In the centre of the city stands Notre Dame, which was begun in 1200. Among other notable features of the church is the helicoidal spire. This rises thirty-three metres above top of stone tower. In the square beside the church stands a statue of the young Lieutenant Bonaparte. Napoleon trained as an artillery officer for a total of twenty months during his two postings here between 1788 and 1791.
Among the treasures inside the church is a statue named la Vierge au Raisin, the Virgin of the Grapes. It is attributed to Claus de Werve, who had completed the magnificent sculptures for the tomb of Duke Philip the Bold in 1410, which we had seen in Dijon.
Besides exploring Auxonne, we began preparing Zonder Zorg for winter. Among the tasks was tending to the paint scrapes from more than eleven hundred locks and two hundred moorings. There were surprisingly few, mostly on the black rubbing strake, which had been designed to take the punishment. After some wire-brushing, cleaning and a few dabs of paint, she looked like she had never left port. I moved the bicycles down into the fo'c'sle along with other attractive portable items. The bicycle cover was repositioned to wrap the stricken mast, mast step, spud pole winch and gaz lockers protecting them from both eyes and winter.
We had been steadily reducing the contents of our pantry, fridge and freezer, aimed at having nothing perishable remaining by the time we closed-up Zonder Zorg for the winter. On the morning of 7 October we took the train to Dijon and drove back in a rental car from Hertz. In the evening we had our season’s last dinner aboard. I seared some jumbo coquilles St-Jacques, smothered them with crisply sautéed pleurottes and served this with saffroned basmati rice and sliced tomatoes with fresh basil.
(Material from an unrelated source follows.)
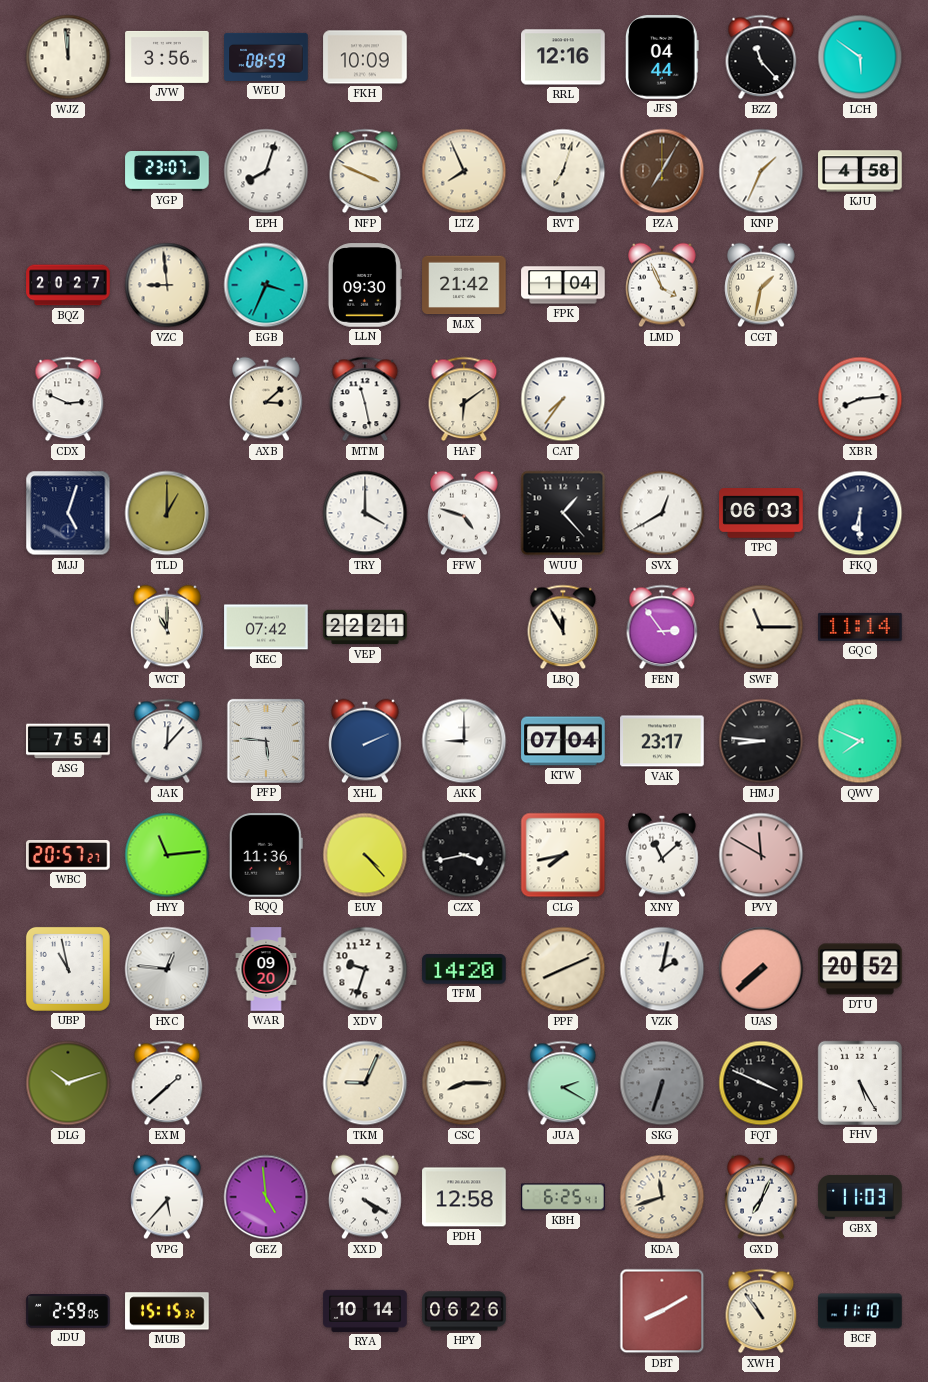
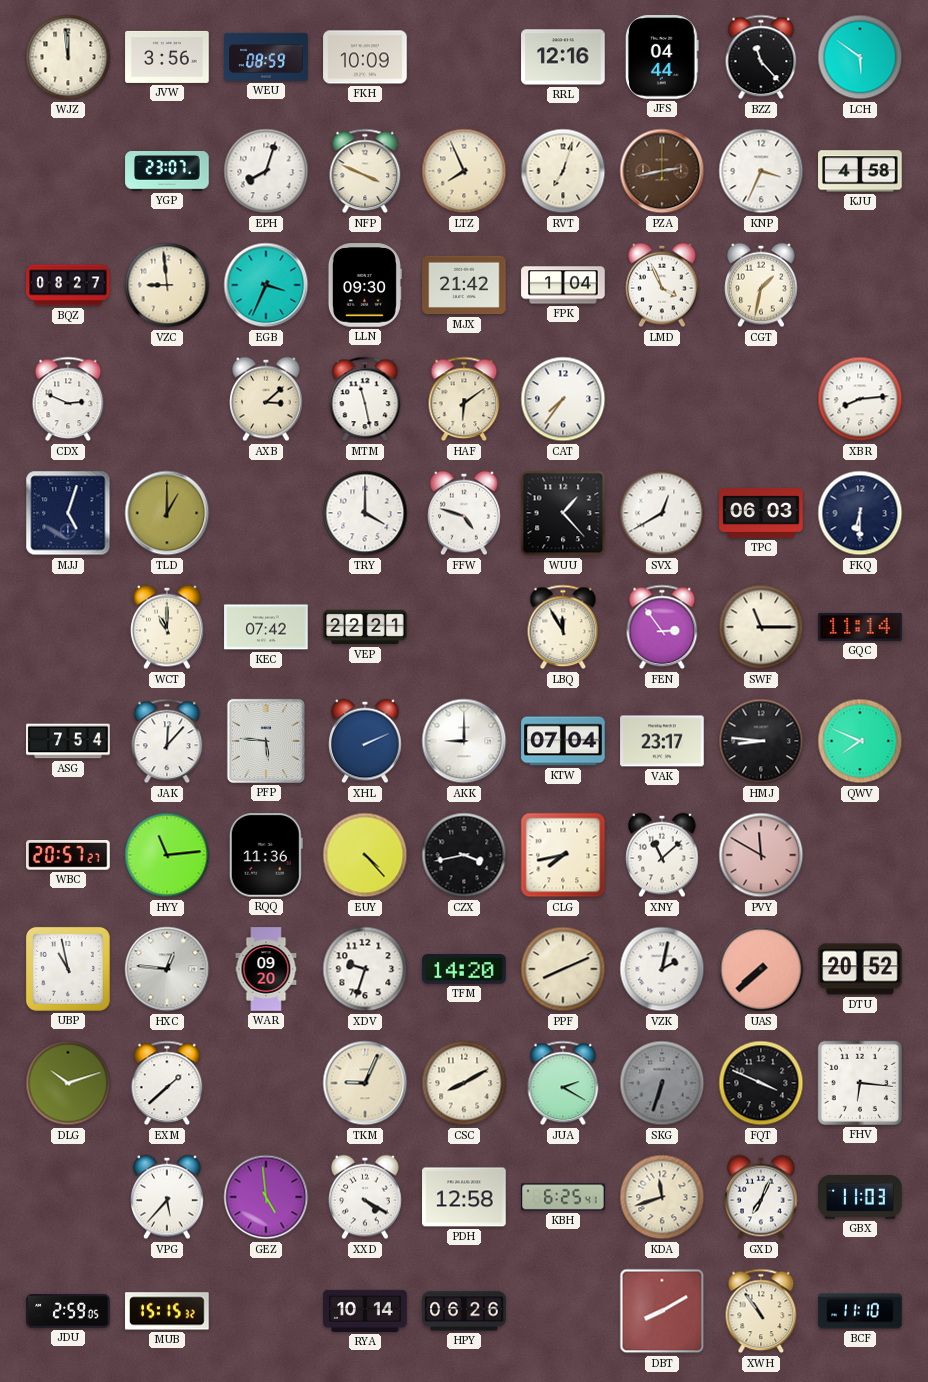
PZA: 7:05 -> 2:43
KNP: 1:34 -> 3:34
BQZ: 20:27 -> 08:27
CSC: 8:15 -> 8:10
FHV: 5:25 -> 6:16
It was deliciously accompanied by an Alsatian Gewürztraminer.
The next morning the mechanics from H2O came to do the winterising of our systems. When they had completed their work, we closed-up Zonder Zorg, placed the protective covers over the tiller and klik, the skylight and the friese and rear of the roef. We then loaded our luggage and drove to a hotel near CDG airport to be ready for our flights to Canada the following morning. Zonder Zorg was ready for winter, but we weren’t.